**Problem to solve:** Every line below that contains "widget" is to be copied.
***
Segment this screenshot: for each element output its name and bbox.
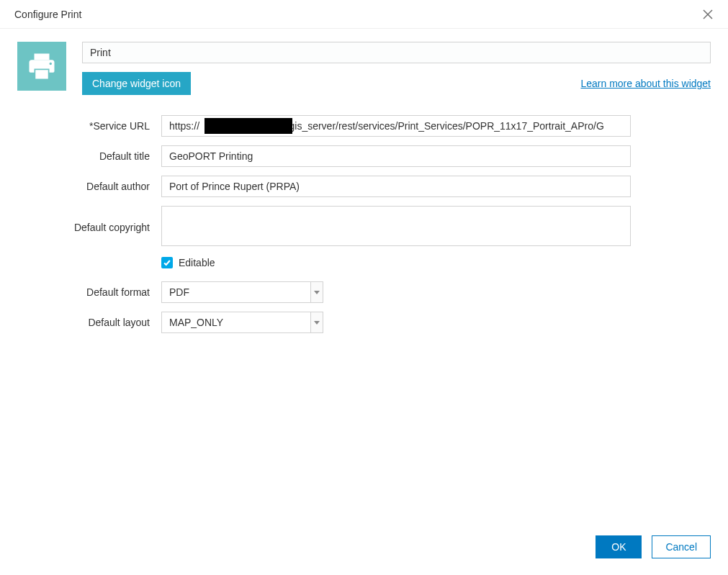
label-default-layout: Default layout bbox=[17, 317, 161, 328]
dialog-header: Configure Print bbox=[0, 0, 728, 29]
widget-header-row2: Change widget icon Learn more about this… bbox=[82, 72, 711, 95]
editable-checkbox[interactable] bbox=[161, 257, 173, 268]
default-format-caret[interactable] bbox=[310, 281, 323, 303]
close-icon bbox=[703, 9, 713, 19]
row-service-url: *Service URL bbox=[17, 115, 711, 137]
row-default-copyright: Default copyright bbox=[17, 206, 711, 248]
chevron-down-icon bbox=[314, 320, 320, 325]
default-layout-caret[interactable] bbox=[310, 312, 323, 333]
default-author-input[interactable] bbox=[161, 176, 631, 197]
label-service-url: *Service URL bbox=[17, 120, 161, 132]
form-area: *Service URL Default title Default autho… bbox=[17, 115, 711, 333]
svg-marker-3 bbox=[314, 321, 320, 325]
row-default-format: Default format PDF bbox=[17, 281, 711, 303]
row-default-title: Default title bbox=[17, 145, 711, 167]
svg-marker-2 bbox=[314, 291, 320, 294]
editable-label: Editable bbox=[179, 257, 215, 268]
default-format-select[interactable]: PDF bbox=[161, 281, 323, 303]
row-default-layout: Default layout MAP_ONLY bbox=[17, 312, 711, 333]
widget-header-right: Change widget icon Learn more about this… bbox=[82, 42, 711, 95]
widget-header-row: Change widget icon Learn more about this… bbox=[17, 42, 711, 95]
label-default-author: Default author bbox=[17, 181, 161, 192]
learn-more-link[interactable]: Learn more about this widget bbox=[580, 78, 711, 89]
label-default-title: Default title bbox=[17, 150, 161, 162]
default-layout-select[interactable]: MAP_ONLY bbox=[161, 312, 323, 333]
ok-button[interactable]: OK bbox=[596, 535, 642, 558]
default-format-value: PDF bbox=[161, 281, 310, 303]
default-layout-value: MAP_ONLY bbox=[161, 312, 310, 333]
dialog-footer: OK Cancel bbox=[0, 529, 728, 575]
label-default-copyright: Default copyright bbox=[17, 222, 161, 233]
service-url-input[interactable] bbox=[161, 115, 631, 137]
close-button[interactable] bbox=[702, 9, 714, 20]
row-default-author: Default author bbox=[17, 176, 711, 197]
default-copyright-input[interactable] bbox=[161, 206, 631, 246]
check-icon bbox=[163, 258, 171, 267]
cancel-button[interactable]: Cancel bbox=[652, 535, 711, 558]
row-editable: Editable bbox=[161, 257, 711, 268]
chevron-down-icon bbox=[314, 289, 320, 295]
default-title-input[interactable] bbox=[161, 145, 631, 167]
dialog-title: Configure Print bbox=[14, 9, 81, 20]
change-widget-icon-button[interactable]: Change widget icon bbox=[82, 72, 191, 95]
print-icon bbox=[27, 51, 57, 81]
widget-name-input[interactable] bbox=[82, 42, 711, 63]
dialog-body: Change widget icon Learn more about this… bbox=[0, 29, 728, 529]
widget-icon-tile[interactable] bbox=[17, 42, 66, 91]
configure-print-dialog: Configure Print Change widget icon Learn… bbox=[0, 0, 728, 575]
label-default-format: Default format bbox=[17, 286, 161, 298]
***
**Response for this exercise:**
widget-header-row2: Change widget icon Learn more about this… bbox=[82, 72, 711, 95]
widget-header-right: Change widget icon Learn more about this… bbox=[82, 42, 711, 95]
widget-header-row: Change widget icon Learn more about this… bbox=[17, 42, 711, 95]
learn-more-link[interactable]: Learn more about this widget bbox=[580, 78, 711, 89]
change-widget-icon-button[interactable]: Change widget icon bbox=[82, 72, 191, 95]
widget-name-input[interactable] bbox=[82, 42, 711, 63]
dialog-body: Change widget icon Learn more about this… bbox=[0, 29, 728, 529]
widget-icon-tile[interactable] bbox=[17, 42, 66, 91]
configure-print-dialog: Configure Print Change widget icon Learn… bbox=[0, 0, 728, 575]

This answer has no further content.